You may want to keep your Kleenex nearby.

NBC’s holiday movie about the early life of Dolly Parton will include emotional scenes depicting the death of the singer’s young brother.

Larry Parton passed away four days after his birth in July 1955, when the future country superstar was just 9.

“My mother, through the years, when we were born, since there were so many of us, used to say, 'This one is gonna be you baby.’” Parton told TV critics in Beverly Hills Thursday. “That just meant that you got to take extra care of it. You have got to get up with it at night and rock it back and forth.
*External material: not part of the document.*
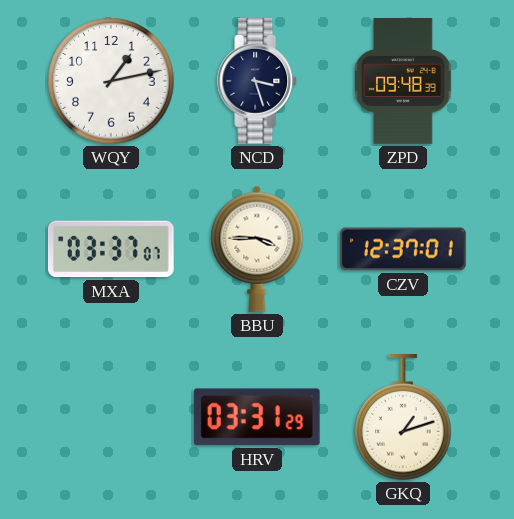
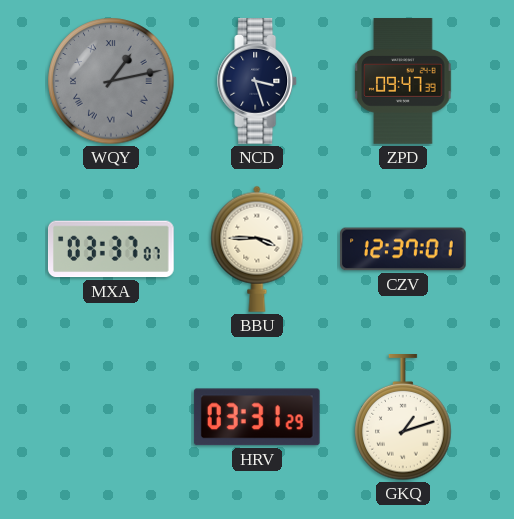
WQY dial: white -> grey
WQY numerals: Arabic -> Roman
ZPD: 09:48 -> 09:47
This particular baby that passed away in the movie was my baby.

“So there is a lot of heartache and stuff that goes on with that.”
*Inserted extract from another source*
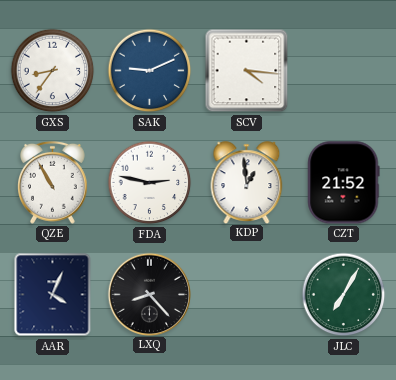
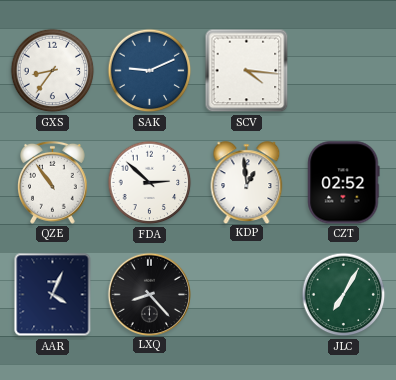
QZE: 10:55 -> 10:54
FDA: 2:47 -> 2:52
CZT: 21:52 -> 02:52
The film — premiering in December — shows a young Parton (Alyvia Alyn Lind) sitting near the gravesite, singing a song inspired by her fallen sibling.

Reliving the tragedy was difficult for Parton.

“All things are hard, but that is what makes your memories. That is what makes you who and what you are.”

“A Coat of Many Colors” — which also stars Ricky Schroeder and Jennifer Nettles as Parton’s parents — is based on the star’s 1971 country hit.

Parton will supply voiceovers but will not appear on camera.

“This story has always meant the world to me and I have always wanted to do some television,” she said. "I was trying to think, ‘What would the people like to see?’”

She continued, “I think that they would like to see a little more about who you are and the people who make you who and what you are. So I just felt the 'Coat of Many Colors' would be the perfect vehicle because it is really almost like my life story, summed up.”

The carefully spun story, for which Parton also serves as executive producer, is not expected to include references to sibling discord — as described in sister Stella Parton’s book “Tell It Sister Tell It: Memories Music and Miracles”.

Parton is the fourth of twelve children born to Robert, a “poor but proud” tobacco farmer, and his wife, Avie Lee.

The family lived a reportedly simple life -- with beds made of straw and no basic running water — near the foothills of the Appalachian Mountains in Tennessee.

Parton made her debut at the Grand Ole Opry in Nashville at 13 and has been working ever since.

“I always keep saying I hope I die right in the middle of a song,” she said. “Hopefully one I wrote. Thirty years from now.”

She added, "I love what I do. I have no plans to retire. The only reason I would quit would be if my husband was ill or if I was ill and I needed to take care of him or I needed to take care of me.”

“So far, I have been lucky and blessed.”